Lear has a nimble cast; some players would show up in his sitcoms. Mr. Van Dyke (who starred in the Lear-penned “Divorce, American Style”) is righteous to save his town but careless with his wife (Pippa Scott) who’s silenced by his pomposity while Mr. Newhart performs his signature buttoned-down mind routine with sly dog confidence and doe-eyed dopeyness. Other players include Tom Poston (Mr. Newhart’s second sitcom) as a rich, die-hard lush; Barnard Hughes (“The Lost Boys”, a recurring role on the aforementioned “Family”) as a nicotine-loving sawbones; Jean Stapleton (also of “Family”) as the mayor’s neurotic wife; Paul Benedict (“The Jeffersons”) as an anti-smoking zen buddhist; Graham Jarvis (the aforementioned “Hartman”) as an anti-“Big Government” wing-nut and (my favorite) Judith Lowry (also of “Hartman”) as a foul-mouthed, Commie-hating crone. Vintage radio comics Bob Elliot (real and sitcom dad of Chris Elliot of “Get A Life”) and Ray Goulding show up as walking parodies of famous newsmen (“Walter Chronic” and “David Chetley” may confuse young viewers, but there’s the Internet!!!). Lear himself has a cameo as a crying man, going without a smoke.

On the technical side, there’s d.p. Charles F. Wheeler, who captures the sweet rural look of Eagle Rock with some helicopter shots and wholesome, rural street shots (predating the opening sequences of Lear’s sitcoms) while editor John C. Horger masterfully employs quick-cuts, like Lou Lombardo on “The Wild Bunch”, when displaying the slapstick “withdrawl syndrome”gags (i.e. a husband slaps his wife while driving; a dog’s kicked (!); a bowler throws himself onto a lane, crashing into some pins, etc).  Award-winning composer Randy Newman (the Toy Story films, "Monk",) makes his film debut here with the ironic song "He Gives Us All His Love" that bookends the film.
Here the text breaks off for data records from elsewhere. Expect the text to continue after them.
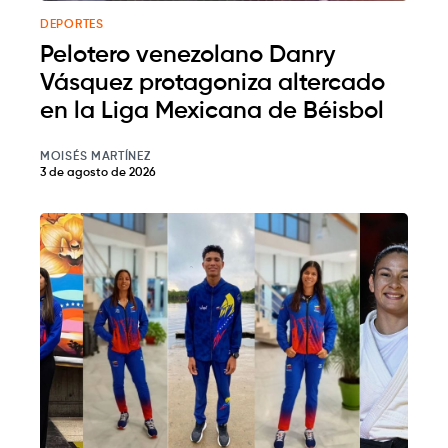
DEPORTES
Pelotero venezolano Danry
Vásquez protagoniza altercado
en la Liga Mexicana de Béisbol
MOISÉS MARTÍNEZ
3 de agosto de 2026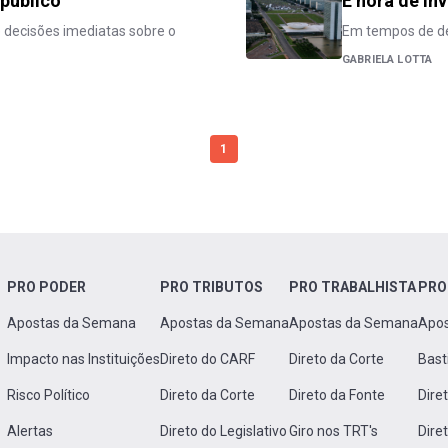
 público
É hora de in
 decisões imediatas sobre o
Em tempos de des
GABRIELA LOTTA
1
PRO PODER
PRO TRIBUTOS
PRO TRABALHISTA
PRO
Apostas da Semana
Apostas da Semana
Apostas da Semana
Apo
Impacto nas Instituições
Direto do CARF
Direto da Corte
Bast
Risco Político
Direto da Corte
Direto da Fonte
Dire
Alertas
Direto do Legislativo
Giro nos TRT's
Dire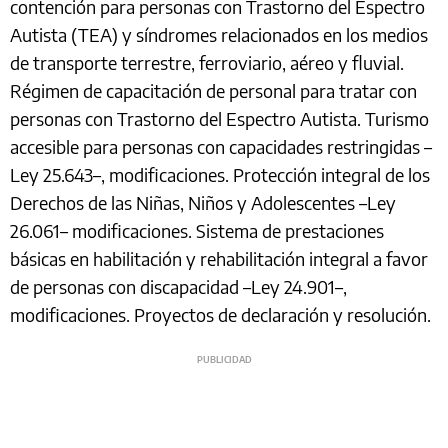
contención para personas con Trastorno del Espectro
Autista (TEA) y síndromes relacionados en los medios
de transporte terrestre, ferroviario, aéreo y fluvial.
Régimen de capacitación de personal para tratar con
personas con Trastorno del Espectro Autista. Turismo
accesible para personas con capacidades restringidas –
Ley 25.643–, modificaciones. Protección integral de los
Derechos de las Niñas, Niños y Adolescentes –Ley
26.061– modificaciones. Sistema de prestaciones
básicas en habilitación y rehabilitación integral a favor
de personas con discapacidad –Ley 24.901–,
modificaciones. Proyectos de declaración y resolución.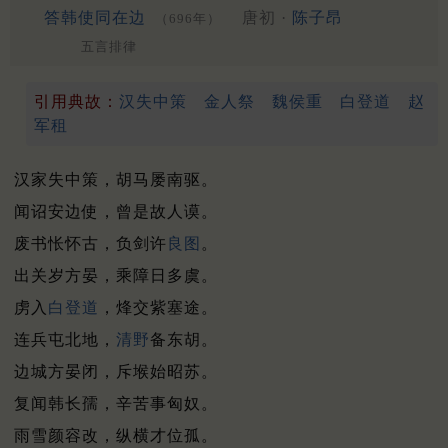
答韩使同在边
唐初 ·
陈子昂
（696年）
五言排律
引用典故：
汉失中策
金人祭
魏侯重
白登道
赵
军租
汉家失中策，胡马屡南驱。
闻诏安边使，曾是故人谟。
废书怅怀古，负剑许
良图
。
出关岁方晏，乘障日多虞。
虏入
白登道
，烽交紫塞途。
连兵屯北地，
清野
备东胡。
边城方晏闭，斥堠始昭苏。
复闻韩长孺，辛苦事匈奴。
雨雪颜容改，纵横才位孤。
Bottom line (to borrow a line from Mr. Wren): “Cold Turkey” is about how society can be so dumb. The only heroes are the town’s youth; “Eagle Rock, where’s your head?” one young man chants in a circle of protest as the town becomes a tourist trap and enjoys being one. Like most of society, its’ head in a hole that’s rank.  The youth are ignored, but, by the end, they have the last laugh. So will you.